Each line from the one that contains "Segment every instance" down to the last line of the material should be retyped exactly as it stands.

MATERIAL PROVIDED START

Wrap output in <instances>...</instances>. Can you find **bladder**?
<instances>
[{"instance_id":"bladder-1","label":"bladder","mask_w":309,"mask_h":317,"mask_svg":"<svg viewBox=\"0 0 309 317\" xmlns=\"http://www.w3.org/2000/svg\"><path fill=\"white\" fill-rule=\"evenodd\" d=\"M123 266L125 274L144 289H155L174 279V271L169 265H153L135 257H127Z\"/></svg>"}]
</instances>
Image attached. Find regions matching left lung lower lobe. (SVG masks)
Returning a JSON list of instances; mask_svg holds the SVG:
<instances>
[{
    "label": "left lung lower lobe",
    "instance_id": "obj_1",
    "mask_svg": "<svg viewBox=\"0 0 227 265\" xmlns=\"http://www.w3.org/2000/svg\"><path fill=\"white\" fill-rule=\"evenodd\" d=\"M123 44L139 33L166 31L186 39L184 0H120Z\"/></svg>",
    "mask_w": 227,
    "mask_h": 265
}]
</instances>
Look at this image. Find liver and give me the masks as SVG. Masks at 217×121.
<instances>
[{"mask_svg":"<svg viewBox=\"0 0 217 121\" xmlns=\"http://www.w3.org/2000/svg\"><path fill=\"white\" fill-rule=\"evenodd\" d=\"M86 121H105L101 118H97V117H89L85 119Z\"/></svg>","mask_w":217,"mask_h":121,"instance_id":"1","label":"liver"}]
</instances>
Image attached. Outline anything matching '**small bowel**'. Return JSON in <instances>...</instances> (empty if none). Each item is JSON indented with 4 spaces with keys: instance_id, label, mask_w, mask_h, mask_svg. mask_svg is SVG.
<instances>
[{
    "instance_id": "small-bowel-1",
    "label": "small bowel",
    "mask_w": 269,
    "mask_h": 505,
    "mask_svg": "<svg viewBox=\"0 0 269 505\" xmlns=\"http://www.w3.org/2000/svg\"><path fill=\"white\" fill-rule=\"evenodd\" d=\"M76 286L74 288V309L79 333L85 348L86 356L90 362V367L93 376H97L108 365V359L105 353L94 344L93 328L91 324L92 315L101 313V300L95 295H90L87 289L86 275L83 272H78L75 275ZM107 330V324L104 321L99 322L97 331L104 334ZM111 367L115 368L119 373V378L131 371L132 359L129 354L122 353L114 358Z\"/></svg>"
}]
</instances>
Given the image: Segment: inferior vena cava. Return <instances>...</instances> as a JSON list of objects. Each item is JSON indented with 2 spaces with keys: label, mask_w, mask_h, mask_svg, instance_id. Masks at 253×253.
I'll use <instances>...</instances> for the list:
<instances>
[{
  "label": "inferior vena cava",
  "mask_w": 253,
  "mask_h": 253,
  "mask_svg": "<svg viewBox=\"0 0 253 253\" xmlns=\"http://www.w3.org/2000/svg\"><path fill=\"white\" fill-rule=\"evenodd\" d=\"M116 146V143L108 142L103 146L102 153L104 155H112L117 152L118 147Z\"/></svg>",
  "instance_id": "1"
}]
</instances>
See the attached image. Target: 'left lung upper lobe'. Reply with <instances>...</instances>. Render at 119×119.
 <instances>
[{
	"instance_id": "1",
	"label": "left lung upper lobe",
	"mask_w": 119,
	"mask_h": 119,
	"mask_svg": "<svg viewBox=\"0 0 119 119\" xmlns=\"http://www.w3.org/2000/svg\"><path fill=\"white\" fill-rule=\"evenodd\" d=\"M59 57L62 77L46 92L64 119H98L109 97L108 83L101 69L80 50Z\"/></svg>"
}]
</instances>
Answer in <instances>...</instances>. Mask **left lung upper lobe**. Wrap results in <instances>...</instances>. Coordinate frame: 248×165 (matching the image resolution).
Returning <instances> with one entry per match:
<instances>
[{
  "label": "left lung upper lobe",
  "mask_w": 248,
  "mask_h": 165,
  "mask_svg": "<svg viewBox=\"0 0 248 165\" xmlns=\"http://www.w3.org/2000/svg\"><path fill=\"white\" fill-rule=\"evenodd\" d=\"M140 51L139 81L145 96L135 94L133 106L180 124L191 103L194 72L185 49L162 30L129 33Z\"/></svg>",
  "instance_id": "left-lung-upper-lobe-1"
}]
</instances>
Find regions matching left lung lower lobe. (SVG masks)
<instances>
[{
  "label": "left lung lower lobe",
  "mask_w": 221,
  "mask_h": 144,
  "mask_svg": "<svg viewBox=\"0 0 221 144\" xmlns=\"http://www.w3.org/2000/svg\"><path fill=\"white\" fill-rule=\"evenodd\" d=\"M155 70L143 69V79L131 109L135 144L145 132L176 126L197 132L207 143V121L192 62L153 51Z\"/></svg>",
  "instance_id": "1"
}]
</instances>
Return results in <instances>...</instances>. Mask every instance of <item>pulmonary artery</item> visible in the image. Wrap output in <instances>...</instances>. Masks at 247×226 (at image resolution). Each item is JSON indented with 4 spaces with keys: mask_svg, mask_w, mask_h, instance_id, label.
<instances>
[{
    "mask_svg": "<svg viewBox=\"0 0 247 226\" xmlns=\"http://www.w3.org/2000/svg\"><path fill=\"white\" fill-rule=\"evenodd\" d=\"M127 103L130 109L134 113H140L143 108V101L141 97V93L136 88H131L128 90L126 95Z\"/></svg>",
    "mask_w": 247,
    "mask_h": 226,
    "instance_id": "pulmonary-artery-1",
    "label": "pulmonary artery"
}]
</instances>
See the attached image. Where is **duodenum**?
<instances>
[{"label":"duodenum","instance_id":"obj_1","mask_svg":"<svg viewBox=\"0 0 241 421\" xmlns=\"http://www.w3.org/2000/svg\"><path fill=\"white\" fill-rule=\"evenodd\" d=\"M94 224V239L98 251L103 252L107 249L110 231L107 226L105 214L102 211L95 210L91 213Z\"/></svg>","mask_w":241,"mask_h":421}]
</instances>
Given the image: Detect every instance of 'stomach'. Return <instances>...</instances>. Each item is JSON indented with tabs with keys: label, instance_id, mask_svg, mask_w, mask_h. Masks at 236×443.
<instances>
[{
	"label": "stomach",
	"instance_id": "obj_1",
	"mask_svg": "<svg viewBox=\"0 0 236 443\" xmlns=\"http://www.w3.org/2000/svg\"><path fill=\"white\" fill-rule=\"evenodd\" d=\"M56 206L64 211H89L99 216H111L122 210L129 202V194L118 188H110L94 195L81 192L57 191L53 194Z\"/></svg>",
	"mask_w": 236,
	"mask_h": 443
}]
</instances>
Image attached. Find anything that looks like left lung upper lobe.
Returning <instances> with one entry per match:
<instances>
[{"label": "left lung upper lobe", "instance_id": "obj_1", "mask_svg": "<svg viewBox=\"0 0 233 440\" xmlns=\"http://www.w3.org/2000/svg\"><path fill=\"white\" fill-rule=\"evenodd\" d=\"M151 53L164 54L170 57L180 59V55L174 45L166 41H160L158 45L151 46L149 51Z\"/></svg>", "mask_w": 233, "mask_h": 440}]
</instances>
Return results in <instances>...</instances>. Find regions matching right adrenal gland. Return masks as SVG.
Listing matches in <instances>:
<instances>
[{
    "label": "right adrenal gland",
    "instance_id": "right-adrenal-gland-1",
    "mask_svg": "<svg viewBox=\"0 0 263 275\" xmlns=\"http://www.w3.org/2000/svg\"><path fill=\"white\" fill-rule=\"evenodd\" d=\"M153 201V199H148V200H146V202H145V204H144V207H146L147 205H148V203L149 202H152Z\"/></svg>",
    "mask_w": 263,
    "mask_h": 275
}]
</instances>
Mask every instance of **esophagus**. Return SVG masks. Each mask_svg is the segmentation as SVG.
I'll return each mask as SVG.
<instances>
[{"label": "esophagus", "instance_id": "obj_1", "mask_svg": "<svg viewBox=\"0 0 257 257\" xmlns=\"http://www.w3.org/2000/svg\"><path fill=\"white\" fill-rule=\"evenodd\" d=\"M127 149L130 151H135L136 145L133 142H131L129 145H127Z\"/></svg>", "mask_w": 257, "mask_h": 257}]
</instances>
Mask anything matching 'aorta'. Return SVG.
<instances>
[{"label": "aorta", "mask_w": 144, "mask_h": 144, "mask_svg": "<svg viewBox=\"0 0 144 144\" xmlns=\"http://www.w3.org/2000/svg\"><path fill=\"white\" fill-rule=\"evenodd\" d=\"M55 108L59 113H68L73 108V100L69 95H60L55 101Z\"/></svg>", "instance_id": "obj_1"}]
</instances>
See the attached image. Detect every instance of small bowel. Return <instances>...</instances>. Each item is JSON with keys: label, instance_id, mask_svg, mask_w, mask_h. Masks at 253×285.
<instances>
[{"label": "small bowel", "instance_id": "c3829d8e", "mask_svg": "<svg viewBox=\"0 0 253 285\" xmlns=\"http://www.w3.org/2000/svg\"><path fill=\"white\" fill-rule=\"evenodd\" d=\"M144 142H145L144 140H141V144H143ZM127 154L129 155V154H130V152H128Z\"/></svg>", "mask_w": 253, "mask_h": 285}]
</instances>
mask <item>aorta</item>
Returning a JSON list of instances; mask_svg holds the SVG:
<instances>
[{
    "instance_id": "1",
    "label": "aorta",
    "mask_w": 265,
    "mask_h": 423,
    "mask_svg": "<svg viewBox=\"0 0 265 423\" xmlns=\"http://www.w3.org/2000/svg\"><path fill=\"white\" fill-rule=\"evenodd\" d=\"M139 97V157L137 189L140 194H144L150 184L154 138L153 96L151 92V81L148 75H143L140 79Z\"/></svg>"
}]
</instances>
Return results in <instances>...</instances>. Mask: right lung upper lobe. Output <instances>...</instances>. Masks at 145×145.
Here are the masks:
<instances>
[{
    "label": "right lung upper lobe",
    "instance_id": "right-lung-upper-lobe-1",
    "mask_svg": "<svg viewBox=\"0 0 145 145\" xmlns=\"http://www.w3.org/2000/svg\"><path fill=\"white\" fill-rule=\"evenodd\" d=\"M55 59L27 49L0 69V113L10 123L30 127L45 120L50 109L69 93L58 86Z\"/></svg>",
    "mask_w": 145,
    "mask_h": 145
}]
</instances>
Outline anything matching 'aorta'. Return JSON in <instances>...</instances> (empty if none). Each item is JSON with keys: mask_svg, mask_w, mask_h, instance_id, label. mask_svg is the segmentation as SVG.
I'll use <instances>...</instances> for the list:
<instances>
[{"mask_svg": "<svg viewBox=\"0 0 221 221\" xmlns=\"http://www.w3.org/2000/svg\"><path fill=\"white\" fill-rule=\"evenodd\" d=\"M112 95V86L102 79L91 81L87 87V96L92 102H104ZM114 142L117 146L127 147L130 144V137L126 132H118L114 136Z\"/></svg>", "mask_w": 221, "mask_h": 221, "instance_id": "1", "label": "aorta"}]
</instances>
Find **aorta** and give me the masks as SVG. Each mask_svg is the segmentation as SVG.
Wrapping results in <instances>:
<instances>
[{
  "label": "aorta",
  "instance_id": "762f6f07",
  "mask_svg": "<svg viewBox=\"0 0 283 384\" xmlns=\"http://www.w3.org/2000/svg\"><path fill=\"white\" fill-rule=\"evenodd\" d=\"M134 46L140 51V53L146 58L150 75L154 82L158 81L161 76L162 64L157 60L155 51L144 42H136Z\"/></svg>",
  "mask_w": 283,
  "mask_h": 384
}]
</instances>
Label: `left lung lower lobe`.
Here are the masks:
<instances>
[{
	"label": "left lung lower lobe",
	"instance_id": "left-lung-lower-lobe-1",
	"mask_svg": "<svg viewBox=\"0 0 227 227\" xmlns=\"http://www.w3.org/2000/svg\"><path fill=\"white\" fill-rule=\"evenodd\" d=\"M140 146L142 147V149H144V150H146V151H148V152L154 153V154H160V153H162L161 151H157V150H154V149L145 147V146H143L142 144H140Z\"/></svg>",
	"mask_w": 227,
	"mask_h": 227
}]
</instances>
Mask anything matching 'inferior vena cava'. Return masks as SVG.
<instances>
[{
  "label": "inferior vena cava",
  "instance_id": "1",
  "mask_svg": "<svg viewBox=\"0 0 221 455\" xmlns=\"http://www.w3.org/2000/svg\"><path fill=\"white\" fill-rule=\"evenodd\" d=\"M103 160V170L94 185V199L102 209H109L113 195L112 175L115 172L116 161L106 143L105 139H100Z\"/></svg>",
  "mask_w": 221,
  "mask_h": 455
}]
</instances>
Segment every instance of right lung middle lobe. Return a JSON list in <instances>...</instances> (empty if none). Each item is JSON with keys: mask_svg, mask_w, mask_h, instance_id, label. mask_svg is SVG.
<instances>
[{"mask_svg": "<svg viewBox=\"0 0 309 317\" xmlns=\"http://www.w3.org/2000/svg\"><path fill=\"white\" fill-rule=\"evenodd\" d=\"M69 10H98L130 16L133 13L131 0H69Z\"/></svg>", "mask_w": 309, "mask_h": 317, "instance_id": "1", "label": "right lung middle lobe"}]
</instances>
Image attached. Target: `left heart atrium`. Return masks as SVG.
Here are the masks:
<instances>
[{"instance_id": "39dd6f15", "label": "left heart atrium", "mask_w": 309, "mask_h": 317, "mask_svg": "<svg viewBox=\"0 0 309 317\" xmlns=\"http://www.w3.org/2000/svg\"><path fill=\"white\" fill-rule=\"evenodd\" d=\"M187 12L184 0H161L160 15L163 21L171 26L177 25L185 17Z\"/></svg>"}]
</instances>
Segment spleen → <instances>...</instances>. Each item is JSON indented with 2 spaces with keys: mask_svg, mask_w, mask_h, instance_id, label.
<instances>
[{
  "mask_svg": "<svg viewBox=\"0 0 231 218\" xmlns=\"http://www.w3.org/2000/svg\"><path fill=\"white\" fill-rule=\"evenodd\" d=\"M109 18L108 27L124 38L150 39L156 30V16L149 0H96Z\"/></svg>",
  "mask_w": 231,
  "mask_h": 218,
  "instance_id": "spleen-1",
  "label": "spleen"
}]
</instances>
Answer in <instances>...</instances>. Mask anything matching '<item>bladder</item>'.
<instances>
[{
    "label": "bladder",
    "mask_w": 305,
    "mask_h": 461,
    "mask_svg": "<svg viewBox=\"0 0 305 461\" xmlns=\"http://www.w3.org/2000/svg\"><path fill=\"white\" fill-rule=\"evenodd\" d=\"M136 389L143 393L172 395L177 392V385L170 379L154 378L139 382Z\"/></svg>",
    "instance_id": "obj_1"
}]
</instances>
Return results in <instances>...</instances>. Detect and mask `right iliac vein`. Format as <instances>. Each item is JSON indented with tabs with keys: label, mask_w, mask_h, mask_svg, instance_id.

MATERIAL PROVIDED END

● RESPONSE FOR THIS EXERCISE
Segment every instance of right lung middle lobe. Return a JSON list in <instances>...</instances> (empty if none). Each item is JSON with keys: mask_svg, mask_w, mask_h, instance_id, label. mask_svg is SVG.
<instances>
[{"mask_svg": "<svg viewBox=\"0 0 309 317\" xmlns=\"http://www.w3.org/2000/svg\"><path fill=\"white\" fill-rule=\"evenodd\" d=\"M69 10H98L130 16L133 13L131 0H69Z\"/></svg>", "mask_w": 309, "mask_h": 317, "instance_id": "1", "label": "right lung middle lobe"}]
</instances>
Image attached. Target: `left heart atrium`. Return masks as SVG.
Here are the masks:
<instances>
[{"instance_id": "39dd6f15", "label": "left heart atrium", "mask_w": 309, "mask_h": 317, "mask_svg": "<svg viewBox=\"0 0 309 317\" xmlns=\"http://www.w3.org/2000/svg\"><path fill=\"white\" fill-rule=\"evenodd\" d=\"M187 12L184 0H161L160 15L163 21L171 26L177 25L185 17Z\"/></svg>"}]
</instances>
Segment spleen → <instances>...</instances>. Each item is JSON indented with 2 spaces with keys: mask_svg, mask_w, mask_h, instance_id, label.
<instances>
[{
  "mask_svg": "<svg viewBox=\"0 0 231 218\" xmlns=\"http://www.w3.org/2000/svg\"><path fill=\"white\" fill-rule=\"evenodd\" d=\"M109 18L108 27L124 38L150 39L156 30V16L149 0H96Z\"/></svg>",
  "mask_w": 231,
  "mask_h": 218,
  "instance_id": "spleen-1",
  "label": "spleen"
}]
</instances>
Answer in <instances>...</instances>. Mask anything matching '<item>bladder</item>'.
<instances>
[{
    "label": "bladder",
    "mask_w": 305,
    "mask_h": 461,
    "mask_svg": "<svg viewBox=\"0 0 305 461\" xmlns=\"http://www.w3.org/2000/svg\"><path fill=\"white\" fill-rule=\"evenodd\" d=\"M136 389L143 393L172 395L177 392V385L170 379L154 378L139 382Z\"/></svg>",
    "instance_id": "obj_1"
}]
</instances>
Return results in <instances>...</instances>. Detect and mask `right iliac vein`. Format as <instances>. Each item is JSON indented with tabs with keys: label, mask_w, mask_h, mask_svg, instance_id.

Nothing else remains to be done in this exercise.